TASK INSTRUCTIONS: Beginning with the line containing "o manual do seu seguro ou", transcribe every line exactly down to the last one in the records below, and drop the pictures.

[SOURCE DATA Boundary: Start]

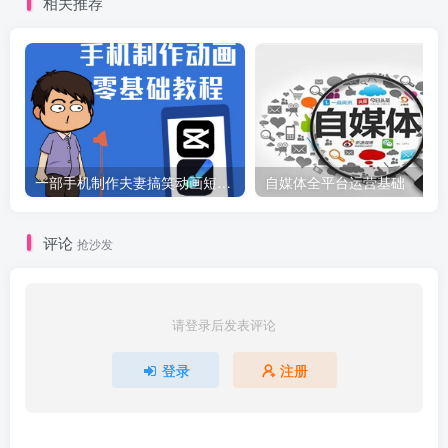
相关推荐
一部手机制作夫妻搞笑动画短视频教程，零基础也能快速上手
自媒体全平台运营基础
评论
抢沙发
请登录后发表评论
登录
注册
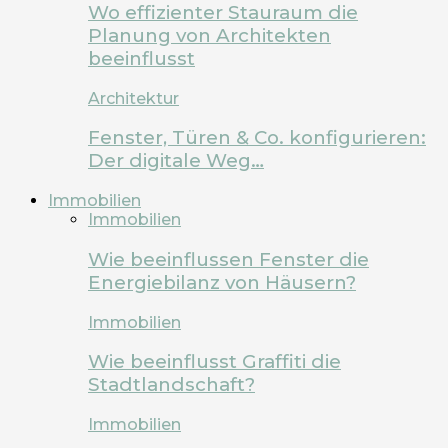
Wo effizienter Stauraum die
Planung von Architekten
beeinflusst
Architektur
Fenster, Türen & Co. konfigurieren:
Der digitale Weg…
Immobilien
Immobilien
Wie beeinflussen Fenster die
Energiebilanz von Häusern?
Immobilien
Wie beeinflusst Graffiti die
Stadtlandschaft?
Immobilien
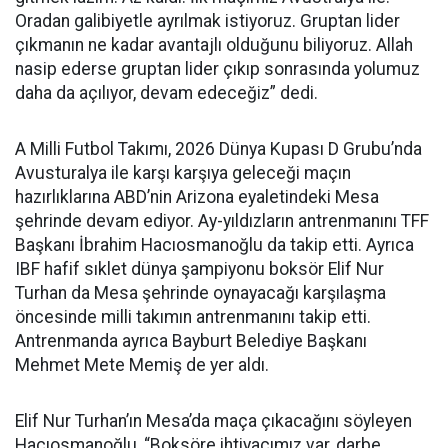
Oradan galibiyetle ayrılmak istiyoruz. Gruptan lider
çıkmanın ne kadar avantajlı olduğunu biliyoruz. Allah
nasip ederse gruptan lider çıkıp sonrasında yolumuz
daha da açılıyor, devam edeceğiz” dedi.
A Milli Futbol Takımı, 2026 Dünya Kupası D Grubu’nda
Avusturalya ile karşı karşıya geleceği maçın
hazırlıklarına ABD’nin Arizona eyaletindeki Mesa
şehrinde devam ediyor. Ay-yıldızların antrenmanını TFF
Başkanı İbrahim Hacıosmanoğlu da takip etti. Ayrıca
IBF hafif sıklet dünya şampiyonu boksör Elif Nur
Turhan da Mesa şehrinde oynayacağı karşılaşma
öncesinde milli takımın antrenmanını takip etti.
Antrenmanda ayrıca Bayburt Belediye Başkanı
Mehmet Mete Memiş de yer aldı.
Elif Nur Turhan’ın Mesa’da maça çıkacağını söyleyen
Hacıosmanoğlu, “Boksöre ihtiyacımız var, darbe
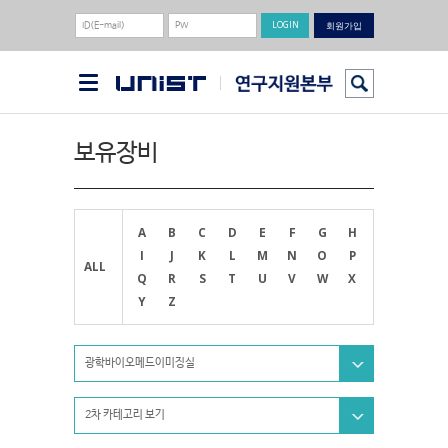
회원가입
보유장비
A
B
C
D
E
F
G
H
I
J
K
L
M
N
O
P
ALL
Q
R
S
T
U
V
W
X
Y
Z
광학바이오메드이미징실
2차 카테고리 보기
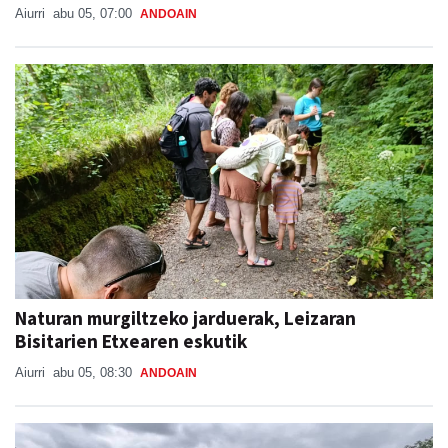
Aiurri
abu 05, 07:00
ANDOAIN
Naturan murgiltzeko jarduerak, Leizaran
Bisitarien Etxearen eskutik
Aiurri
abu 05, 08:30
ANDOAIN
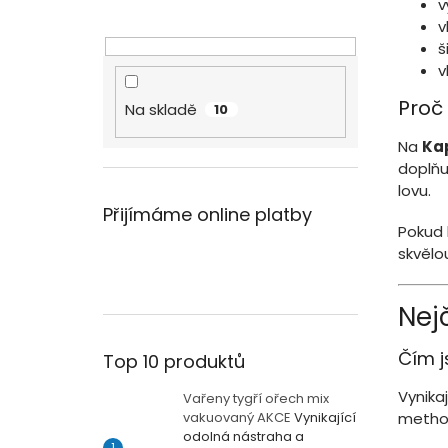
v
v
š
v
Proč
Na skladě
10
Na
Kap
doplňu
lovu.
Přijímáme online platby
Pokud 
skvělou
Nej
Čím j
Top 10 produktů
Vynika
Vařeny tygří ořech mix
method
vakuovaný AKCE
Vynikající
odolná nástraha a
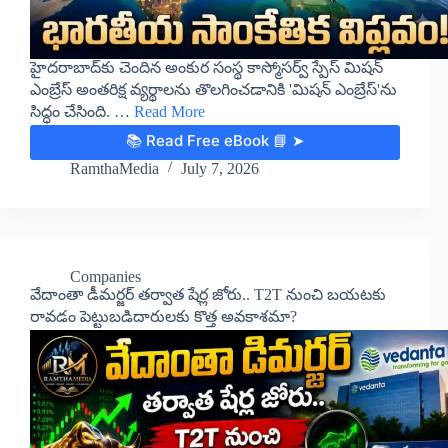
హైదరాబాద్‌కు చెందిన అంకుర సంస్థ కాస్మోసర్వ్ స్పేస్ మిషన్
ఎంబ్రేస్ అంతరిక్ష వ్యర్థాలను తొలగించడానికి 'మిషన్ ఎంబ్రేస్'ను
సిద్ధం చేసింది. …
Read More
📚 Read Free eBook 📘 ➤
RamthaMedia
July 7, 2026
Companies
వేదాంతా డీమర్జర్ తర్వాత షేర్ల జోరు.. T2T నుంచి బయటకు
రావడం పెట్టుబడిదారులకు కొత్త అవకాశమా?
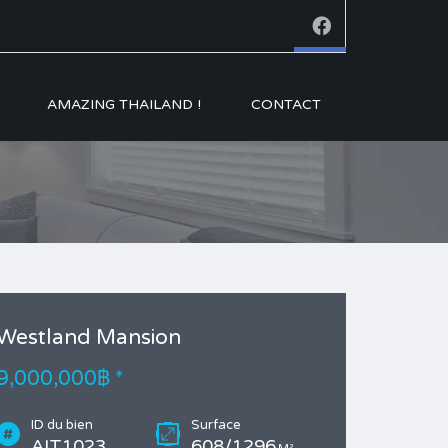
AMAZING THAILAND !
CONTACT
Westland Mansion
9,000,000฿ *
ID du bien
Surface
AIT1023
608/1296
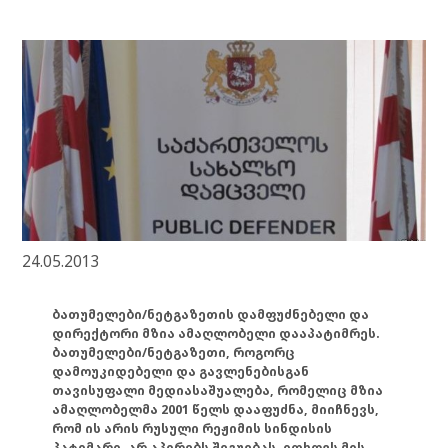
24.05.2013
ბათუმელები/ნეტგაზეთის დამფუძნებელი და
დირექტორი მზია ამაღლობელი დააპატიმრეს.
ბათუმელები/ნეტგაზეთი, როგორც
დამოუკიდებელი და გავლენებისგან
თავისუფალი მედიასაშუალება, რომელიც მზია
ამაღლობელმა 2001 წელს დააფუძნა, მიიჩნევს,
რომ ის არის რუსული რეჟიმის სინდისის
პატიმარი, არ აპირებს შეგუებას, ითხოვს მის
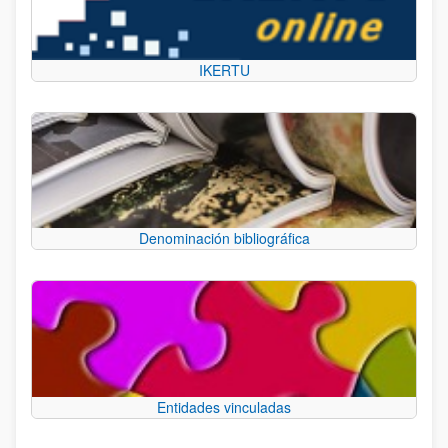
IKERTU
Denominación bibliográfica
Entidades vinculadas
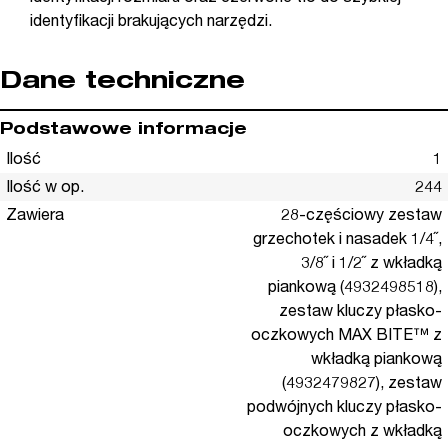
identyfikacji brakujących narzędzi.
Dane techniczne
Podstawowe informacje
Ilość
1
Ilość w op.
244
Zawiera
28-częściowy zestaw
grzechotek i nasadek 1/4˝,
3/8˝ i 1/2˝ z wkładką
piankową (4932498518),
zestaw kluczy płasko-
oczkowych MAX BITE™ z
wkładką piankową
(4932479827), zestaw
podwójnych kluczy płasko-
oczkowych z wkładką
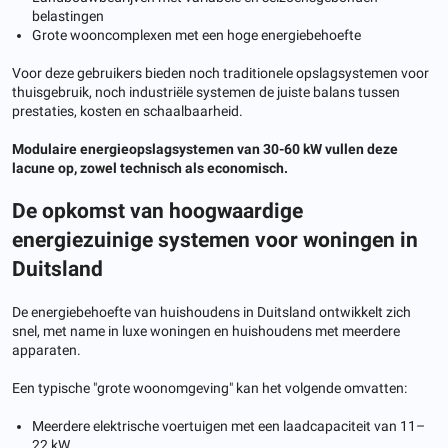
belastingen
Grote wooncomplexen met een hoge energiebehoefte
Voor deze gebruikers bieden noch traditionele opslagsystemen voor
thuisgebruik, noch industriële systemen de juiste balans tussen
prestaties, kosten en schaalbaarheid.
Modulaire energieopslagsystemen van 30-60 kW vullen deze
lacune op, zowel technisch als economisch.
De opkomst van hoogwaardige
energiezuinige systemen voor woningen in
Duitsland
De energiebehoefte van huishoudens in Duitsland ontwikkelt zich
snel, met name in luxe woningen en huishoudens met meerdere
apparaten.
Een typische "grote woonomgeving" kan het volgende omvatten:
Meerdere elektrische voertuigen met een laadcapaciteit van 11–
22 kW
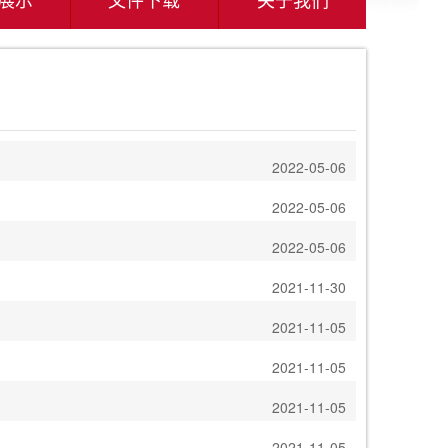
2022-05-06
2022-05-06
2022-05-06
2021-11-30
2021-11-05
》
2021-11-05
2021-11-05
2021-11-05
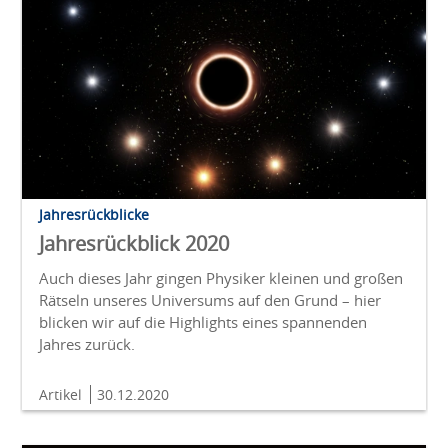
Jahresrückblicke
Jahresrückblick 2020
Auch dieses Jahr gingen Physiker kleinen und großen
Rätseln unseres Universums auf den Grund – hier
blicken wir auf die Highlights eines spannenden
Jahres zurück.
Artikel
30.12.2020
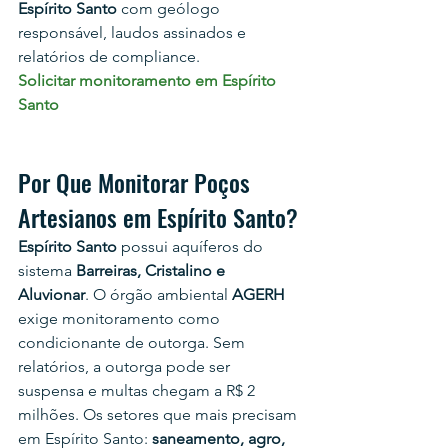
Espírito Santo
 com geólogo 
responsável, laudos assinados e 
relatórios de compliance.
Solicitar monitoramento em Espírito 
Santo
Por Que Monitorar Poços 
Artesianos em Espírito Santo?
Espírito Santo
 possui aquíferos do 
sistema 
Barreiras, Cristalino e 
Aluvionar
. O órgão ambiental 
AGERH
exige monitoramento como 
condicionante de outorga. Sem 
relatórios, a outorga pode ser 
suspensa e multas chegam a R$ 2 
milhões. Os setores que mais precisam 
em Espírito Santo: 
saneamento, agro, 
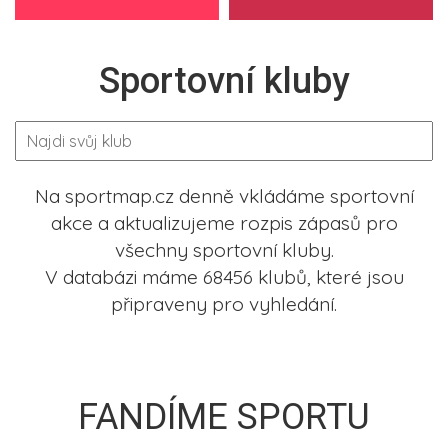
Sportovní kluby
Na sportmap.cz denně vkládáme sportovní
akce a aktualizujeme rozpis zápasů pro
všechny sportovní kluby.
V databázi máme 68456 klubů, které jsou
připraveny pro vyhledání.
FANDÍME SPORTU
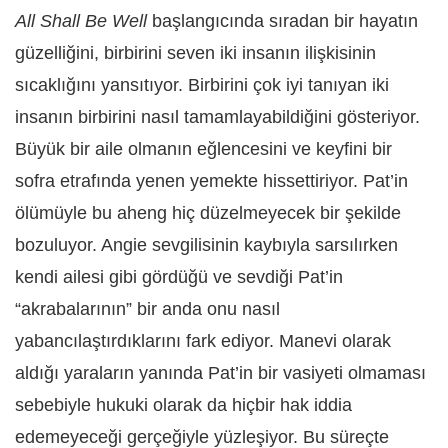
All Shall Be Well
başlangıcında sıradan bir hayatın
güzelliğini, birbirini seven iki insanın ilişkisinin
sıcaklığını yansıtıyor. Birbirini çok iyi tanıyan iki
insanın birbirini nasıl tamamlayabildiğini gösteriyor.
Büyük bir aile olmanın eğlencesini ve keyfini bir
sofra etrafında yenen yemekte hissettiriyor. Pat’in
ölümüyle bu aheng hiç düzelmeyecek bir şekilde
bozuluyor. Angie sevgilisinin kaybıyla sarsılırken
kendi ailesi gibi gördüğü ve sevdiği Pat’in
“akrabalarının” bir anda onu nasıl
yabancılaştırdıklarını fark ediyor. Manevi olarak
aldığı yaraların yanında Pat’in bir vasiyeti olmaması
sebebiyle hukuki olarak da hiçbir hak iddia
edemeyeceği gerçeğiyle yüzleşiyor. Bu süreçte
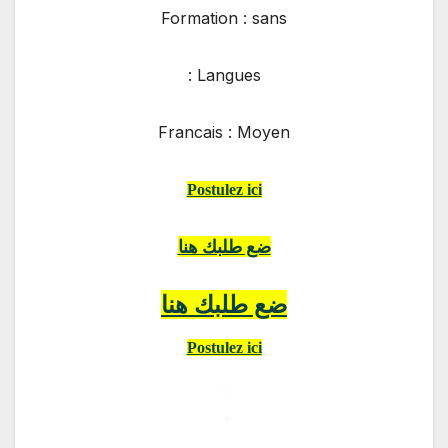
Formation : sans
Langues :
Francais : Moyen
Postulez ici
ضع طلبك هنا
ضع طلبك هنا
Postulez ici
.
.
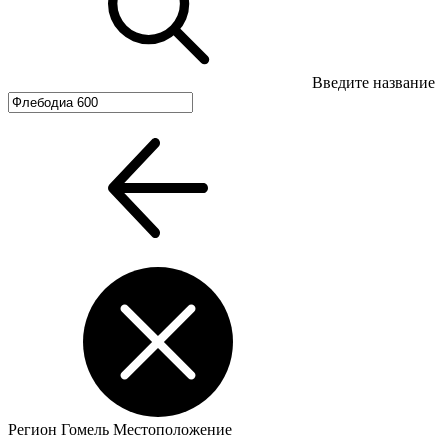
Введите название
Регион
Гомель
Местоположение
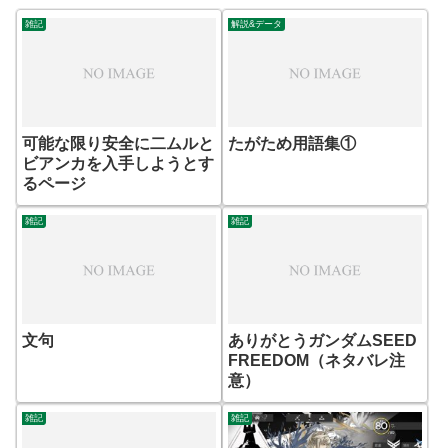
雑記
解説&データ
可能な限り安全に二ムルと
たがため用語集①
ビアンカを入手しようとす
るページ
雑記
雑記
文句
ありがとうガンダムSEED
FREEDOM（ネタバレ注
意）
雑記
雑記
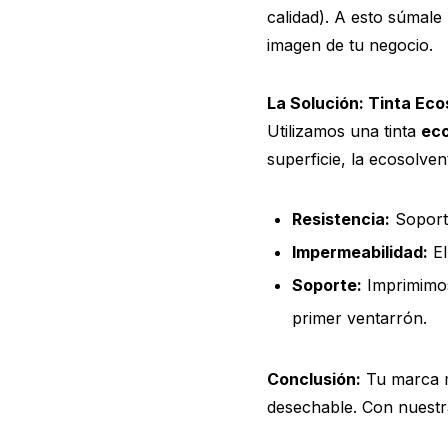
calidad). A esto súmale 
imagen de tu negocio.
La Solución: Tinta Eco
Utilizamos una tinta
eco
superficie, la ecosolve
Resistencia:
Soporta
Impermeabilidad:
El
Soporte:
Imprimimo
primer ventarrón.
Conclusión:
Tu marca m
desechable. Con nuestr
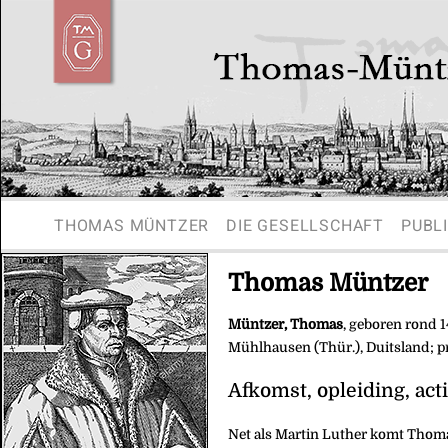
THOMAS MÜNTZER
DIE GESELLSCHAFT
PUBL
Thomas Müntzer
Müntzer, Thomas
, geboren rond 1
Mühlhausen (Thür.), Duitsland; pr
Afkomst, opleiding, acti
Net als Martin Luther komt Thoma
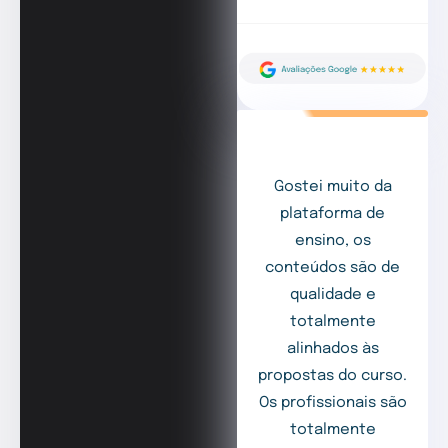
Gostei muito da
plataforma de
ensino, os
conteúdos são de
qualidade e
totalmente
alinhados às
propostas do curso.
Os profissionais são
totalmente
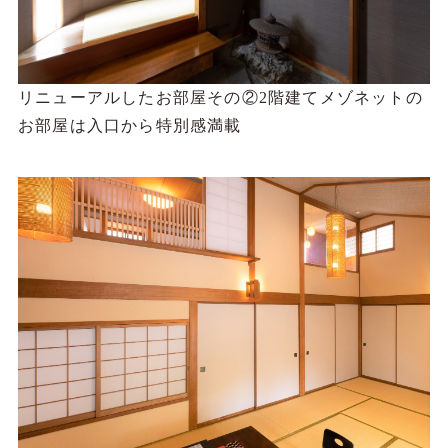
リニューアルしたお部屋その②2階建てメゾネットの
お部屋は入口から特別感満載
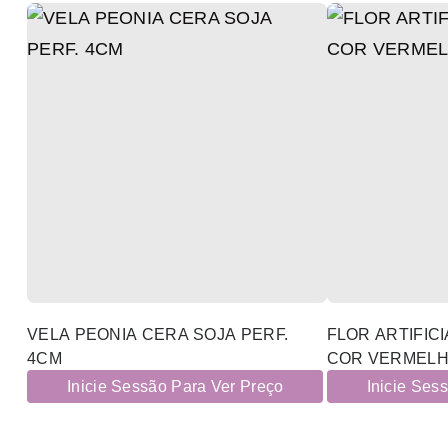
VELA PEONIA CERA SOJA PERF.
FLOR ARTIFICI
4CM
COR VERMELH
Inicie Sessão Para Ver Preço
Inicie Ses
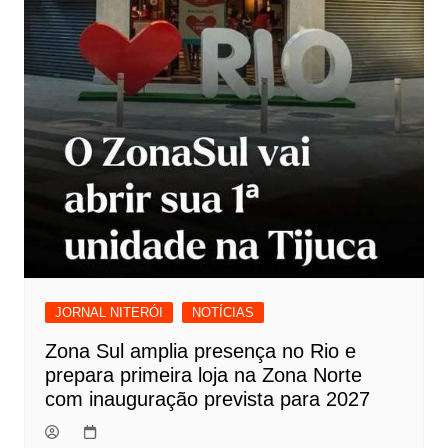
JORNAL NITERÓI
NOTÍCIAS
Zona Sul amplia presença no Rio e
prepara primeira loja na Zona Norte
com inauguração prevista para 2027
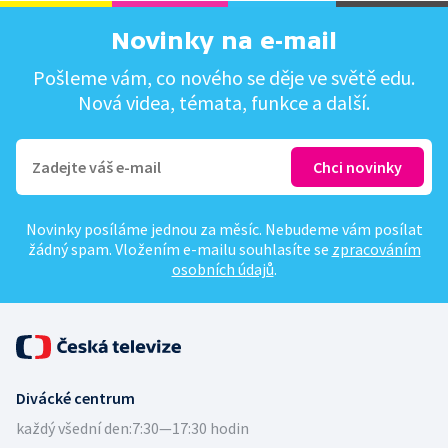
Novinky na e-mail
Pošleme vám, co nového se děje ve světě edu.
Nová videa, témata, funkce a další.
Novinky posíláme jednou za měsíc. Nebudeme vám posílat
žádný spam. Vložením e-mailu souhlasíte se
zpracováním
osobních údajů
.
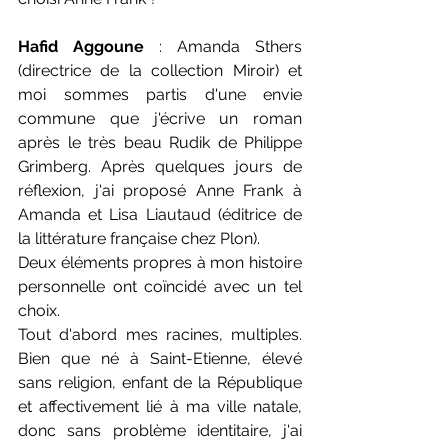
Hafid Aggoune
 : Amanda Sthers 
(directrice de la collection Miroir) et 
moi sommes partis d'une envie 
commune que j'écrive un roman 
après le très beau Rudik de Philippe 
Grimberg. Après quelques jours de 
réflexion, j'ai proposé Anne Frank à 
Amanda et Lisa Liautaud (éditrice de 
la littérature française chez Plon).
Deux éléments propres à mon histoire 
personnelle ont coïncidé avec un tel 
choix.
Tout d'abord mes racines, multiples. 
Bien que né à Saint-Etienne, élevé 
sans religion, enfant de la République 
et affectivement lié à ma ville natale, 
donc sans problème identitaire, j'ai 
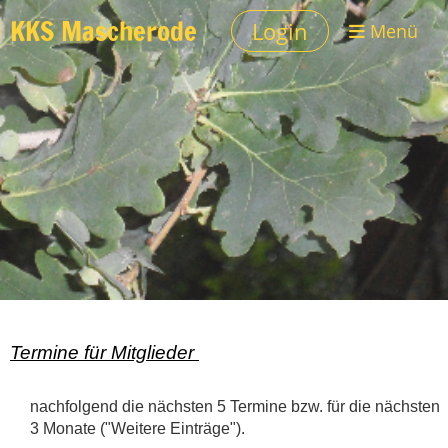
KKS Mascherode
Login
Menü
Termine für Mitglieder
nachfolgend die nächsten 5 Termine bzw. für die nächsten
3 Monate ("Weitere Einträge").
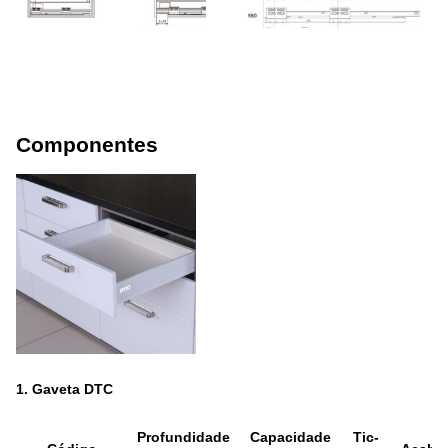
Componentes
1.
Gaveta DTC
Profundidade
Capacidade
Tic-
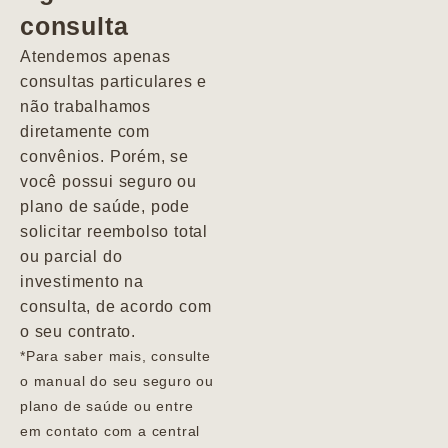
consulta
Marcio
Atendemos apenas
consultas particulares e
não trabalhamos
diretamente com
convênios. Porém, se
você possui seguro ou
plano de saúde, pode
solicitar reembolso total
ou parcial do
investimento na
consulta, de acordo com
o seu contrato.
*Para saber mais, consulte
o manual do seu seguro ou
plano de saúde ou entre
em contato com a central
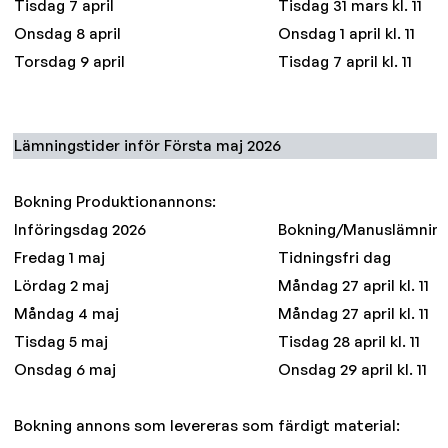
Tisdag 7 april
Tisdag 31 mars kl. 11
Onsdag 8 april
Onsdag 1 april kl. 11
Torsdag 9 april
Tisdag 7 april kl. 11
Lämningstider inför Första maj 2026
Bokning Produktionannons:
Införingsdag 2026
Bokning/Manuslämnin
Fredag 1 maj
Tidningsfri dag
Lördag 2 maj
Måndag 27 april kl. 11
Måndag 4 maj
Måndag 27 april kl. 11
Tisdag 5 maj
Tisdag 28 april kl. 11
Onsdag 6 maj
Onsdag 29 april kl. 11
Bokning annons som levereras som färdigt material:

[SOURCE DATA Boundary: End]

RESULT:
o manual do seu seguro ou
plano de saúde ou entre
em contato com a central
Tisdag 7 april
Tisdag 31 mars kl. 11
Onsdag 8 april
Onsdag 1 april kl. 11
Torsdag 9 april
Tisdag 7 april kl. 11
Lämningstider inför Första maj 2026
Bokning Produktionannons:
Införingsdag 2026
Bokning/Manuslämnin
Fredag 1 maj
Tidningsfri dag
Lördag 2 maj
Måndag 27 april kl. 11
Måndag 4 maj
Måndag 27 april kl. 11
Tisdag 5 maj
Tisdag 28 april kl. 11
Onsdag 6 maj
Onsdag 29 april kl. 11
Bokning annons som levereras som färdigt material:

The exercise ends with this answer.